Vitiligo Patient’s Skin Color Restored By Rheumatoid Arthritis Drug
Skin color in a patient suffering from vitiligo has been restored using a medication for treating rheumatoid arthritis, dermatologists at Yale School of Medicine report.
The late pop star Michael Jackson suffered from the disfiguring condition.
Current treatments for this common, psychologically devastating condition that causes skin to lose its pigmentation or color, such as steroid creams and light therapy, are not reliably effective in reversing the disease.
Recent findings among vitiligo researchers led Yale scientists to consider an existing type of FDA-approved medications known as Janus kinase (JAK) inhibitors, as a potential treatment.
In 2014, Brett King, M.D., principal investigator of the study, made news when he published a paper showing the effectiveness of the JAK inhibitor tofacitinib citrate (Xeljanz®) in treating hair loss caused by alopecia areata.
King and co-author Brittany Craiglow, M.D. thought the same medicine could perhaps be effective for vitiligo.
King and Craiglow administered tofacitinib to a 53-year-old patient with prominent white spots covering her face, hands, and body to test the theory.
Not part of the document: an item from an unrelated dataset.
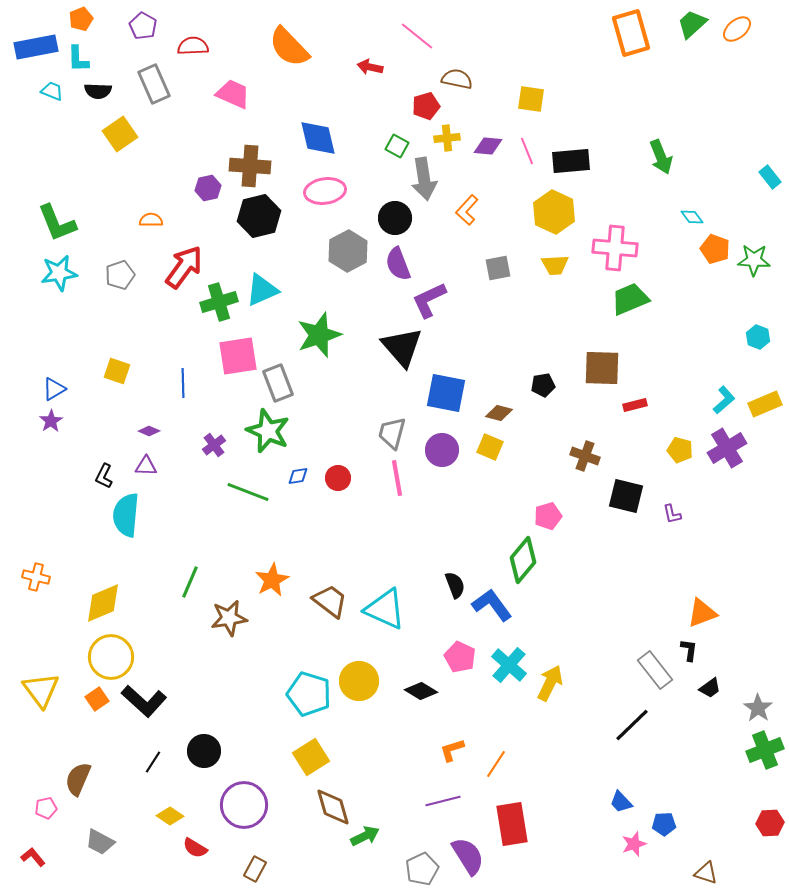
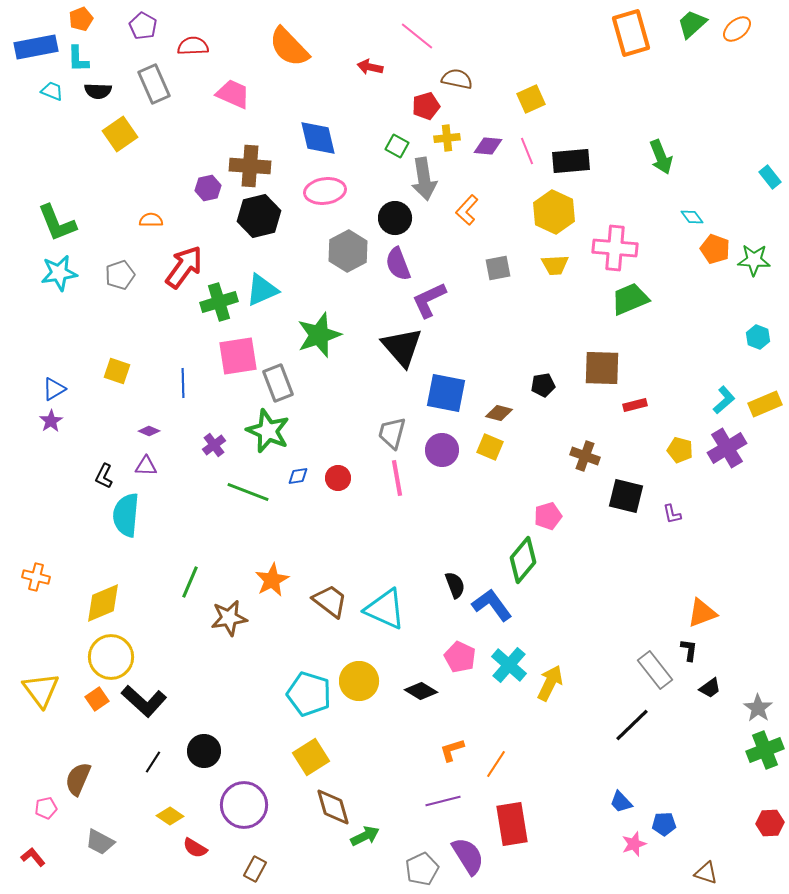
yellow square at (531, 99): rotated 32 degrees counterclockwise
For more than a year prior to taking tofacitinib, the numbers of her white spots had been growing.
The patient experienced partial repigmentation on her face, arms, and hands—the areas that concerned her most within two months of treatment.
After five months, the white spots on her face and hands were almost gone, with only a few spots remaining on other parts of her body. Amazingly, tofacitinib caused no adverse side effects during the course of treatment.
“While it’s one case, we anticipated the successful treatment of this patient based on our current understanding of the disease and how the drug works,” said King.
King cautioned that further research is necessary to substantiate the drug’s safety and efficacy. He referred to work by University of Massachusetts Medical Center dermatologist and scientist John Harris as the inspiration for trying tofacitinib in this patient.
“It’s a first, and it could revolutionize treatment of an awful disease,” said King. “This may be a huge step forward in the treatment of patients with this condition.”
King looks forward to conducting a clinical trial using tofacitinib, or a similar medicine, ruxolitinib, for the treatment of vitiligo.